■ Information supplied ■
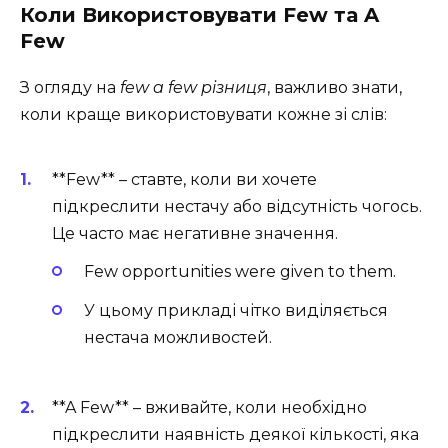
Коли Використовувати Few та A
Few
З огляду на
few a few різниця
, важливо знати,
коли краще використовувати кожне зі слів:
**Few** – ставте, коли ви хочете
підкреслити нестачу або відсутність чогось.
Це часто має негативне значення.
Few opportunities were given to them.
У цьому прикладі чітко виділяється
нестача можливостей.
**A Few** – вживайте, коли необхідно
підкреслити наявність деякої кількості, яка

■ Your goal ■
Retype nothing except the lines from the line holding "коли краще використовувати" through the last line of the entries, both included.

■ Your response ■
коли краще використовувати кожне зі слів:
**Few** – ставте, коли ви хочете
підкреслити нестачу або відсутність чогось.
Це часто має негативне значення.
Few opportunities were given to them.
У цьому прикладі чітко виділяється
нестача можливостей.
**A Few** – вживайте, коли необхідно
підкреслити наявність деякої кількості, яка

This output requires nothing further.